Don Lorenzo Milani (27 maggio 1923 – 26 giugno 1967) nacque da Albano Milani Comparetti e da Alice Weiss in una agiatissima famiglia di origine ebraica, secondogenito, prima di Elena e dopo Adriano; la famiglia viveva tra Firenze, dove aveva la residenza, la villa di Castiglioncello, luogo ameno di “intellettuali” vacanze e la tenuta di Montespertoli (venticinque poderi) con Villa “Gigliola”.

La prima volta in cui Lorenzo ebbe contatto con la scuola pubblica, dopo le scuole dei Barnabiti, fu al Liceo classico Berchet di Milano. Fu studente di scarsa resa, al di sotto della norma, lo attesta il suo diploma con tutti 6 striminziti.

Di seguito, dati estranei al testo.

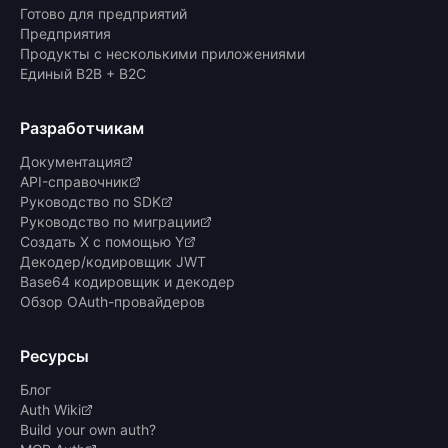
Готово для предприятий
Предприятия
Продукты с несколькими приложениями
Единый B2B + B2C
Разработчикам
Документация
API-справочник
Руководство по SDK
Руководство по миграции
Создать X с помощью Y
Декодер/кодировщик JWT
Base64 кодировщик и декодер
Обзор OAuth-провайдеров
Ресурсы
Блог
Auth Wiki
Build your own auth?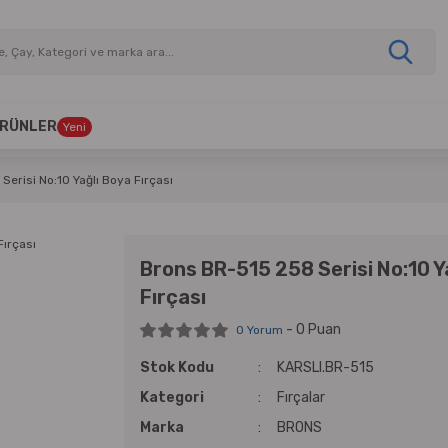
 ÜRÜNLER
Yeni
erisi No:10 Yağlı Boya Fırçası
Brons BR-515 258 Serisi No:10 Y
Fırçası
- 0 Puan
0 Yorum
Stok Kodu
KARSLI.BR-515
Kategori
Fırçalar
Marka
BRONS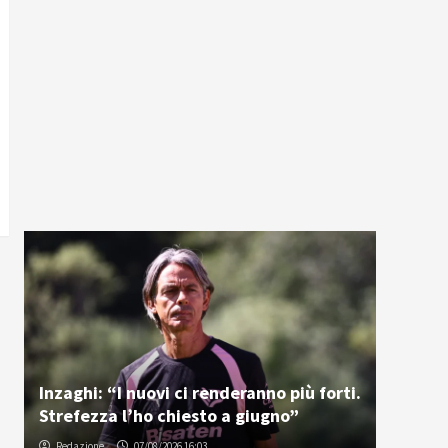
Inzaghi: “I nuovi ci renderanno più forti.
Strefezza l’ho chiesto a giugno”
Redazione
07/08/2026 16:03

Non si iscrisse all’Università, in forte disaccordo con il padre, e frequentò lo Studio del pittore tedesco Hans Staude, assai sensibile alla cultura orientale e al buddismo. Così ce lo descrive Silvia Ronchey su “Repubblica” del 21 aprile 2017.

«Milani è il rampollo di un’alta borghesia ebraica di antico lignaggio, radicate posizioni liberali, sofisticate tradizioni culturali… che si fa traditore del proprio ceto sia degli schieramenti autoritari della propria chiesa, nonché, in seguito di quelli dei partiti… un ebreo non praticante (…) Calamitato dalla letteratura, dalla poesia, dalla pittura fin da adolescente, artista bohémien dalla non celata omosessualità nella Firenze dei fine anni Trenta, è quasi dandistico il suo primo incontro con il Messale Romano: “Ho letto la Messa. Ma sai che è più interessante dei Sei personaggi in cerca di autore?”, scrive diciottenne all’amico Oreste Del Buono.»

La Ronchey parla senza remore della conclamata omosessualità di Milani, tendenza del resto in linea con la sua condizione familiare: attaccamento morboso alla mamma, Alice Weiss… distacco completo da padre, anche lui miscredente e autoritario.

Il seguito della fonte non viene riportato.